Data to use:
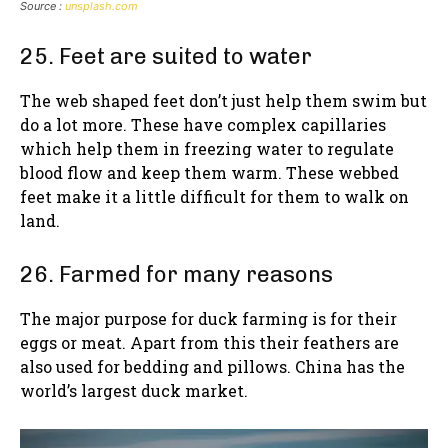
Source :
unsplash.com
25. Feet are suited to water
The web shaped feet don’t just help them swim but
do a lot more. These have complex capillaries
which help them in freezing water to regulate
blood flow and keep them warm. These webbed
feet make it a little difficult for them to walk on
land.
26. Farmed for many reasons
The major purpose for duck farming is for their
eggs or meat. Apart from this their feathers are
also used for bedding and pillows. China has the
world’s largest duck market.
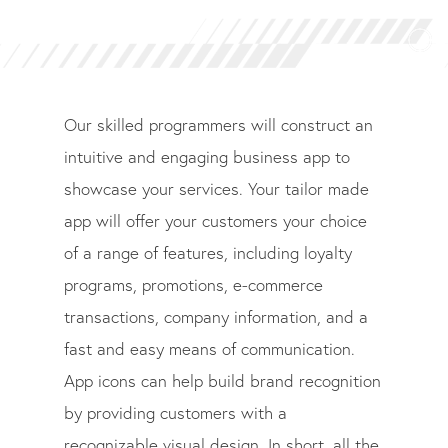
Our skilled programmers will construct an
intuitive and engaging business app to
showcase your services. Your tailor made
app will offer your customers your choice
of a range of features, including loyalty
programs, promotions, e-commerce
transactions, company information, and a
fast and easy means of communication.
App icons can help build brand recognition
by providing customers with a
recognizable visual design. In short, all the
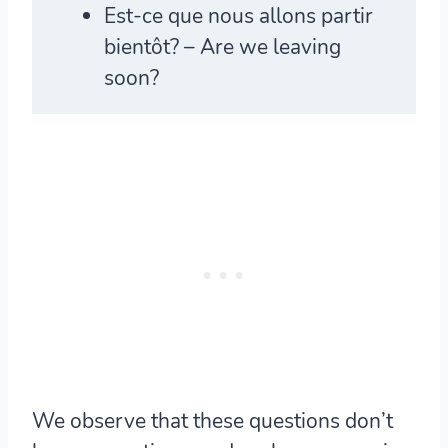
Est-ce que
nous allons partir
bientôt? – Are we leaving
soon?
We observe that these questions don’t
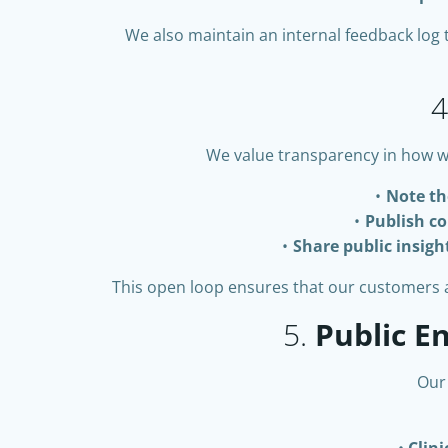
We also maintain an internal feedback log 
4
We value transparency in how w
Note th
Publish co
Share public insigh
This open loop ensures that our customers an
5.
Public 
Our
Clin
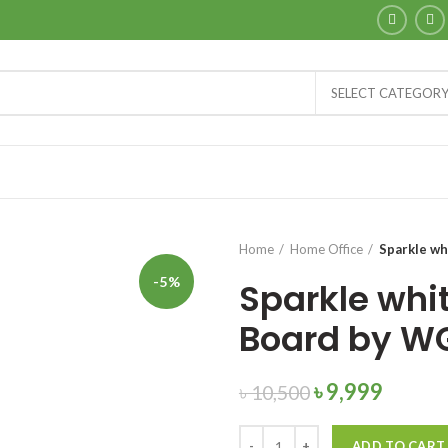
SELECT CATEGOR
Home
Home Office
Sparkle w
-5%
Sparkle whi
Board by W
৳
9,999
৳
10,500
Quantity
ADD TO CART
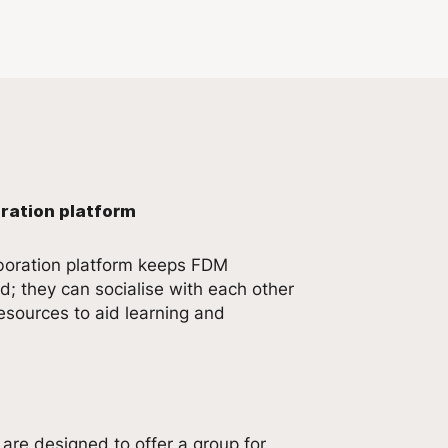
ration platform
aboration platform keeps FDM
; they can socialise with each other
esources to aid learning and
are designed to offer a group for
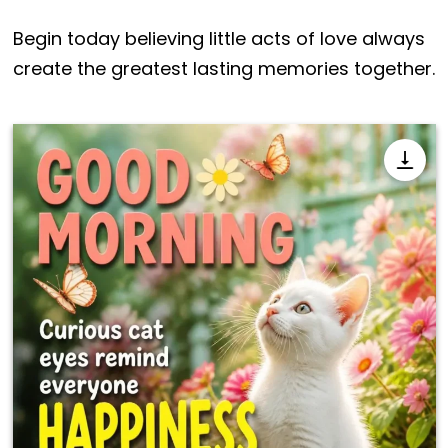
Begin today believing little acts of love always
create the greatest lasting memories together.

Directions: Using the material above, restate word for word the lines from the line that has "SELECT CATEGOR" to the last line, inclusive, with pictures omitted.

Exercise response:
SELECT CATEGOR
Home
Home Office
Sparkle w
-5%
Sparkle whi
Board by W
৳
9,999
৳
10,500
Quantity
ADD TO CART
ration platform
aboration platform keeps FDM
; they can socialise with each other
esources to aid learning and
are designed to offer a group for
Begin today believing little acts of love always
create the greatest lasting memories together.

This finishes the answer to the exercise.